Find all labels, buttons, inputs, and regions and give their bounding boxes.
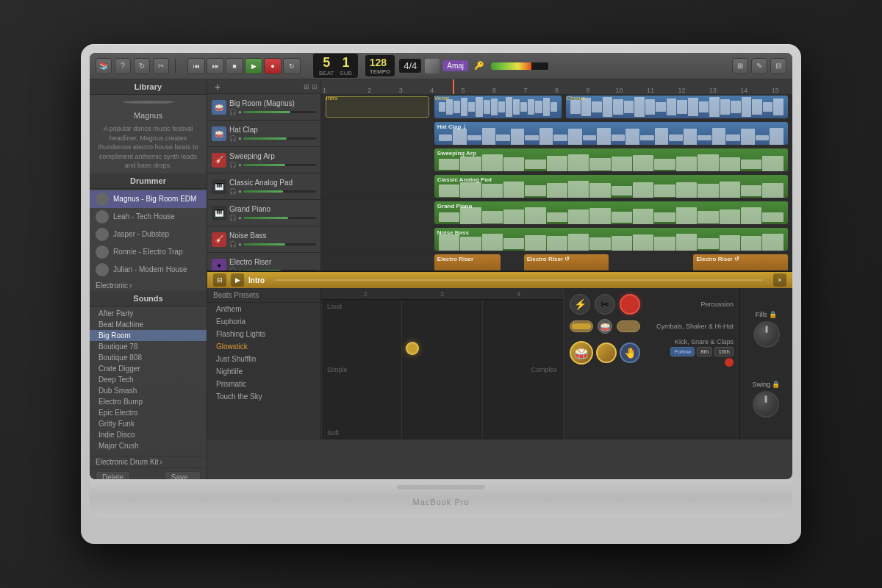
sound-beat-machine[interactable]: Beat Machine bbox=[90, 319, 207, 330]
mixer-btn[interactable]: ⊟ bbox=[770, 58, 786, 74]
add-track-btn[interactable]: + bbox=[210, 79, 225, 94]
section-chorus-label: Chorus bbox=[566, 95, 585, 101]
track-controls-icon: ⊞ ⊟ bbox=[304, 83, 318, 90]
clip-sweeping-arp[interactable]: Sweeping Arp bbox=[434, 148, 788, 171]
key-display[interactable]: Amaj bbox=[442, 60, 468, 71]
clip-hat-clap[interactable]: Hat Clap ♩ bbox=[434, 122, 788, 145]
library-btn[interactable]: 📚 bbox=[96, 58, 112, 74]
preset-flashing-lights[interactable]: Flashing Lights bbox=[207, 328, 320, 340]
percussion-label: Percussion bbox=[700, 301, 734, 308]
preset-glowstick[interactable]: Glowstick bbox=[207, 340, 320, 353]
clip-noise-bass[interactable]: Noise Bass bbox=[434, 228, 788, 251]
master-volume[interactable] bbox=[490, 62, 549, 71]
macbook-label: MacBook Pro bbox=[412, 498, 469, 506]
sound-gritty-funk[interactable]: Gritty Funk bbox=[90, 418, 207, 429]
tuner-btn[interactable] bbox=[425, 59, 440, 74]
track4-mute-icon[interactable]: ● bbox=[238, 188, 242, 195]
preset-nightlife[interactable]: Nightlife bbox=[207, 365, 320, 378]
help-btn[interactable]: ? bbox=[115, 58, 131, 74]
fills-knob[interactable] bbox=[753, 321, 780, 348]
fast-forward-btn[interactable]: ⏭ bbox=[207, 58, 224, 74]
drummer-section-header: Drummer bbox=[90, 173, 207, 189]
smart-controls-btn[interactable]: ⊞ bbox=[732, 58, 748, 74]
sound-boutique-808[interactable]: Boutique 808 bbox=[90, 352, 207, 363]
sound-boutique-78[interactable]: Boutique 78 bbox=[90, 341, 207, 352]
clip-analog-pad[interactable]: Classic Analog Pad bbox=[434, 175, 788, 198]
drummer-item-1[interactable]: Leah - Tech House bbox=[90, 208, 207, 226]
sound-deep-tech[interactable]: Deep Tech bbox=[90, 374, 207, 385]
save-btn[interactable]: Save... bbox=[165, 471, 201, 479]
track5-mute-icon[interactable]: ● bbox=[238, 215, 242, 221]
sound-indie-disco[interactable]: Indie Disco bbox=[90, 429, 207, 440]
track5-fader[interactable] bbox=[243, 217, 316, 219]
sound-epic-electro[interactable]: Epic Electro bbox=[90, 407, 207, 418]
clip-label-sweeping-arp: Sweeping Arp bbox=[437, 150, 476, 157]
clip-electro-riser-1[interactable]: Electro Riser bbox=[434, 254, 501, 270]
time-16th-btn[interactable]: 16th bbox=[714, 347, 734, 356]
record-btn[interactable]: ● bbox=[264, 58, 282, 74]
sound-dub-smash[interactable]: Dub Smash bbox=[90, 385, 207, 396]
track6-fader[interactable] bbox=[243, 243, 316, 245]
clap-pad[interactable]: 🤚 bbox=[620, 343, 640, 363]
play-btn[interactable]: ▶ bbox=[245, 58, 262, 74]
clip-verse[interactable] bbox=[434, 96, 562, 118]
time-8th-btn[interactable]: 8th bbox=[697, 347, 712, 356]
preset-just-shufflin[interactable]: Just Shufflin bbox=[207, 353, 320, 365]
kick-drum-pad[interactable]: 🥁 bbox=[570, 341, 593, 365]
clip-chorus[interactable] bbox=[566, 96, 787, 118]
editor-btn[interactable]: ✎ bbox=[751, 58, 767, 74]
clip-grand-piano[interactable]: Grand Piano bbox=[434, 201, 788, 224]
track-row-grand-piano: 🎹 Grand Piano 🎧 ● bbox=[207, 200, 792, 226]
snare-pad[interactable] bbox=[596, 343, 617, 363]
track4-fader[interactable] bbox=[243, 190, 316, 193]
sound-big-room[interactable]: Big Room bbox=[90, 330, 207, 341]
scissors-btn[interactable]: ✂ bbox=[153, 58, 169, 74]
rewind-btn[interactable]: ⏮ bbox=[187, 58, 205, 74]
track2-fader[interactable] bbox=[243, 137, 316, 140]
lightning-pad[interactable]: ⚡ bbox=[570, 294, 590, 315]
delete-btn[interactable]: Delete bbox=[96, 471, 130, 479]
sound-crate-digger[interactable]: Crate Digger bbox=[90, 363, 207, 374]
scissors-pad[interactable]: ✂ bbox=[595, 294, 615, 315]
clip-electro-riser-3[interactable]: Electro Riser ↺ bbox=[693, 254, 787, 270]
follow-btn[interactable]: Follow bbox=[670, 347, 695, 356]
preset-anthem[interactable]: Anthem bbox=[207, 303, 320, 315]
beat-section-1 bbox=[322, 300, 402, 440]
sound-after-party[interactable]: After Party bbox=[90, 308, 207, 319]
beat-editor-close[interactable]: × bbox=[773, 273, 786, 287]
track-mute-icon[interactable]: ● bbox=[238, 109, 242, 115]
track2-mute-icon[interactable]: ● bbox=[238, 135, 242, 142]
track3-mute-icon[interactable]: ● bbox=[238, 162, 242, 168]
cycle-transport-btn[interactable]: ↻ bbox=[283, 58, 301, 74]
swing-knob[interactable] bbox=[753, 391, 779, 417]
tempo-display[interactable]: 128 TEMPO bbox=[365, 54, 395, 77]
clip-label-electro-riser-1: Electro Riser bbox=[437, 256, 473, 262]
track-content-big-room: Intro Verse Chorus bbox=[321, 94, 792, 120]
drummer-item-0[interactable]: Magnus - Big Room EDM bbox=[90, 190, 207, 208]
preset-touch-the-sky[interactable]: Touch the Sky bbox=[207, 390, 320, 403]
main-content: Library 🎧 Magnus A popular dance music f… bbox=[90, 79, 792, 479]
cycle-btn[interactable]: ↻ bbox=[134, 58, 150, 74]
preset-prismatic[interactable]: Prismatic bbox=[207, 378, 320, 390]
track6-mute-icon[interactable]: ● bbox=[238, 241, 242, 248]
time-signature[interactable]: 4/4 bbox=[398, 58, 422, 74]
cymbals-row: 🥁 Cymbals, Shaker & Hi-Hat bbox=[570, 319, 734, 334]
category-label[interactable]: Electronic › bbox=[90, 280, 207, 291]
track3-fader[interactable] bbox=[243, 164, 316, 166]
clip-label-electro-riser-2: Electro Riser ↺ bbox=[527, 256, 570, 262]
clip-electro-riser-2[interactable]: Electro Riser ↺ bbox=[524, 254, 609, 270]
percussion-active-pad[interactable] bbox=[620, 294, 640, 315]
cymbal-pad-2[interactable]: 🥁 bbox=[598, 319, 612, 334]
sound-major-crush[interactable]: Major Crush bbox=[90, 440, 207, 451]
subcategory-label[interactable]: Electronic Drum Kit › bbox=[90, 456, 207, 467]
cymbal-pad-3[interactable] bbox=[617, 320, 640, 332]
sound-electro-bump[interactable]: Electro Bump bbox=[90, 396, 207, 407]
drummer-item-2[interactable]: Jasper - Dubstep bbox=[90, 226, 207, 243]
preset-euphoria[interactable]: Euphoria bbox=[207, 315, 320, 328]
stop-btn[interactable]: ■ bbox=[226, 58, 243, 74]
drummer-item-3[interactable]: Ronnie - Electro Trap bbox=[90, 243, 207, 261]
cymbal-pad-1[interactable] bbox=[570, 320, 593, 332]
drummer-item-4[interactable]: Julian - Modern House bbox=[90, 261, 207, 279]
track-fader[interactable] bbox=[243, 111, 316, 113]
clip-intro-outline[interactable] bbox=[326, 96, 429, 118]
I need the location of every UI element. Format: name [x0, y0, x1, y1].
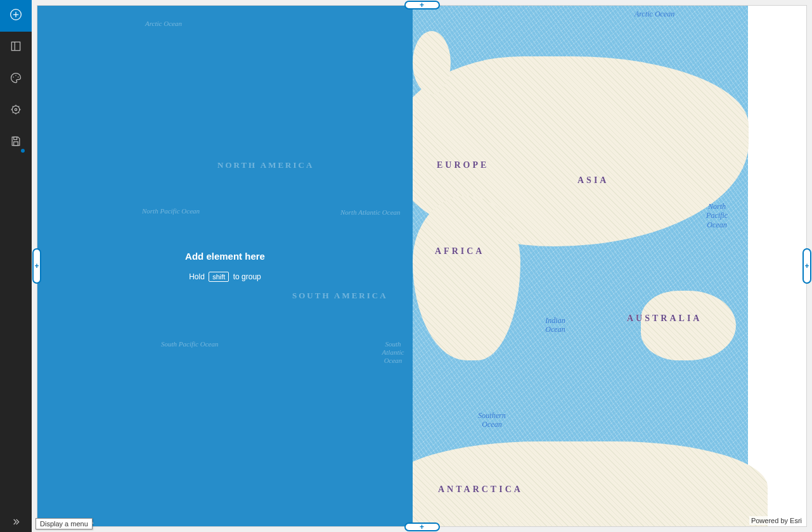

———

Only a number is expected here: the count of lines in the records above that include the word "House".

Solution to this task: 2